Workshop ini didampingi oleh Cahyadi Joko Sukmono, konsultan bisnis dari Frontier Indonesia dan Hartono Prabowo dari The Forest Trust (TFT). Dalam pelatihan ini, peserta dilatih untuk menuliskan segmentasi pasar yang ingin dituju, karakter konsumer, pemetaan kualitas produk, serta kebijakan apa dari koperasi untuk menghasilkan produk yang disukai oleh konsumen. Selain itu peserta diharapkan mampu memetakan aspek produksi, organisasi dan SDM. “Misalnya, menghitung proses produksinya dari aktivitas benih hingga tegakan siap tebang. Dari sini akan muncul kreativitas baru yang dapat menambah nilai organisasi, misalnya memperlebar jenis usaha (seperti usaha briket arang) dan menambah pelayanan semacam akses, jaminan legalitas dan keberlanjutan hutan,” ungkap Cahyadi.
Bisnis berbasis Pengelolaan Hutan Lestari
Cahyadi banyak menyentuh aspek manajemen bisnis, dengan mengungkit lebih awal tentang bagaimana membangun organisasi bisnis yang kokoh.

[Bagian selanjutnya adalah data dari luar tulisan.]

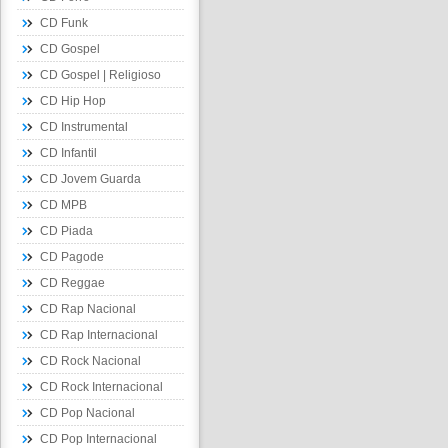
CD Funk
CD Gospel
CD Gospel | Religioso
CD Hip Hop
CD Instrumental
CD Infantil
CD Jovem Guarda
CD MPB
CD Piada
CD Pagode
CD Reggae
CD Rap Nacional
CD Rap Internacional
CD Rock Nacional
CD Rock Internacional
CD Pop Nacional
CD Pop Internacional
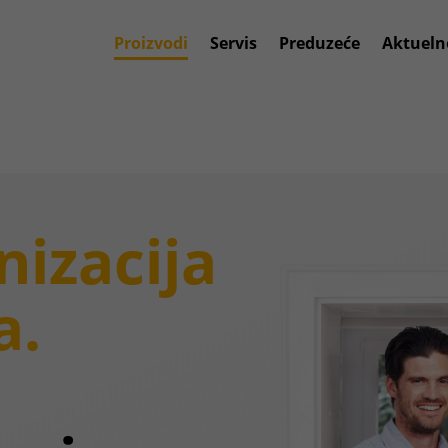
Proizvodi
Servis
Preduzeće
Aktueln
izacija
a.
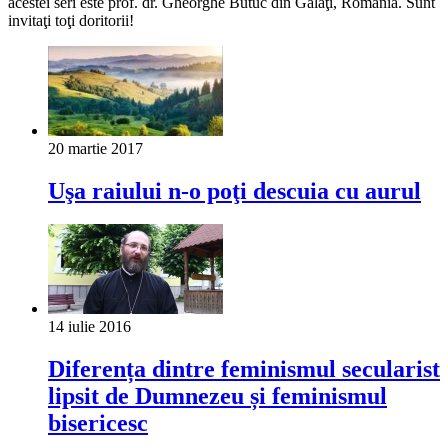
acestei seri este prof. dr. Gheorghe Butuc din Galaţi, România. Sunt
invitaţi toţi doritorii!
20 martie 2017
Uşa raiului n-o poţi descuia cu aurul
14 iulie 2016
Diferența dintre feminismul secularist
lipsit de Dumnezeu și feminismul
bisericesc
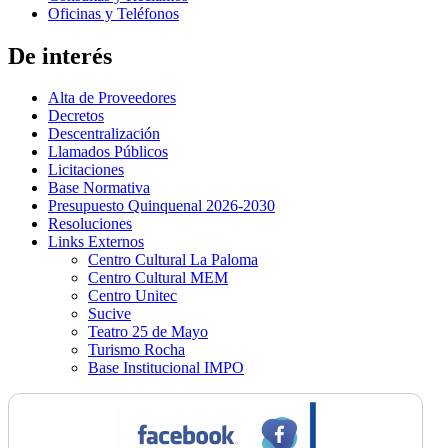
Oficinas y Teléfonos
De interés
Alta de Proveedores
Decretos
Descentralización
Llamados Públicos
Licitaciones
Base Normativa
Presupuesto Quinquenal 2026-2030
Resoluciones
Links Externos
Centro Cultural La Paloma
Centro Cultural MEM
Centro Unitec
Sucive
Teatro 25 de Mayo
Turismo Rocha
Base Institucional IMPO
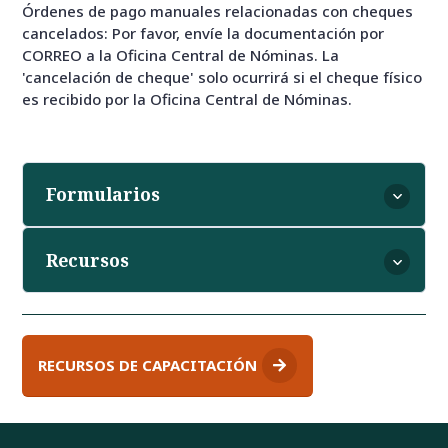
Órdenes de pago manuales relacionadas con cheques
cancelados: Por favor, envíe la documentación por
CORREO a la Oficina Central de Nóminas. La
'cancelación de cheque' solo ocurrirá si el cheque físico
es recibido por la Oficina Central de Nóminas.
Formularios
Recursos
RECURSOS DE CAPACITACIÓN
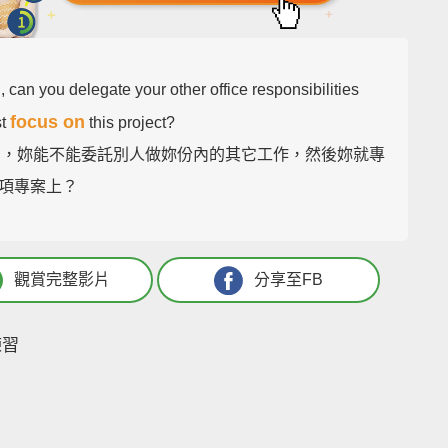
 can you delegate your other office responsibilities
focus on
st
this project?
hel，妳能不能委託別人做妳份內的其它工作，然後妳就專
項專案上？
觀賞完整影片
分享至FB
練習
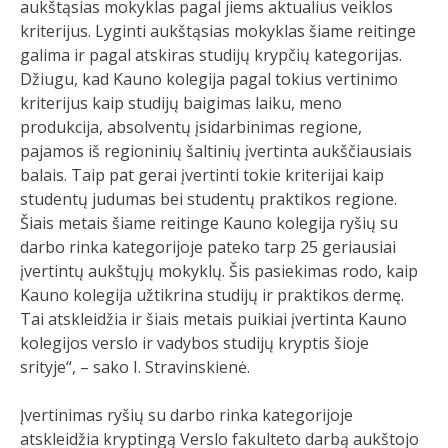
aukštąsias mokyklas pagal jiems aktualius veiklos
kriterijus. Lyginti aukštąsias mokyklas šiame reitinge
galima ir pagal atskiras studijų krypčių kategorijas.
Džiugu, kad Kauno kolegija pagal tokius vertinimo
kriterijus kaip studijų baigimas laiku, meno
produkcija, absolventų įsidarbinimas regione,
pajamos iš regioninių šaltinių įvertinta aukščiausiais
balais. Taip pat gerai įvertinti tokie kriterijai kaip
studentų judumas bei studentų praktikos regione.
Šiais metais šiame reitinge Kauno kolegija ryšių su
darbo rinka kategorijoje pateko tarp 25 geriausiai
įvertintų aukštųjų mokyklų. Šis pasiekimas rodo, kaip
Kauno kolegija užtikrina studijų ir praktikos dermę.
Tai atskleidžia ir šiais metais puikiai įvertinta Kauno
kolegijos verslo ir vadybos studijų kryptis šioje
srityje“, – sako I. Stravinskienė.
Įvertinimas ryšių su darbo rinka kategorijoje
atskleidžia kryptingą Verslo fakulteto darbą aukštojo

Organisasi setidaknya harus mendefenisikan dengan jelas paradigma, visi serta misi yang ingin dicapai. Nah, dalam kerangka visi ini, organisasi harus mengakomodir pula kepentingan atau visi individu-individu yang ada di dalamnya.
Cahyadi yang merupakan Founder Republik Enterpreneur Syndicate ini memotivasi peserta workshop dengan merubah kepanjangan UKM, dari Usaha Kecil Menengah menuju Usaha Kelas Milyaran. Sehingga kesan UKM tidak lagi berkutat pada persoalan-persoalan yang dianggap sepele, tapi justru merupakan jembatan menuju kebahagiaan, kesejahteraan dan kebebasan yang diimpikan itu.
Menurutnya, bisnis hanyalah kendaraan yang akan mengantarkan kita pada tujuan dengan lebih cepat, aman, dan nyaman. Kalau ada bisnis tidak memenuhi persyaratan ini, pasti ada yang salah dengan bisnisnya. Sementara koperasi adalah salah satu bentuk badan hukum usaha yang diakui di Indonesia. Usaha koperasi ini dinilai mampu meningkatkan kesejahteraan melalui gerakan ekonomi kerakyatan. “Sehingga, koperasi dituntut bekerja secara profesional dan harus menguntungkan. Koperasi tidak hanya menyentuh sektor bisnis saja, tapi lebih jauh lagi dapat menjadi kendaraan sosial,” ucap Cahyadi.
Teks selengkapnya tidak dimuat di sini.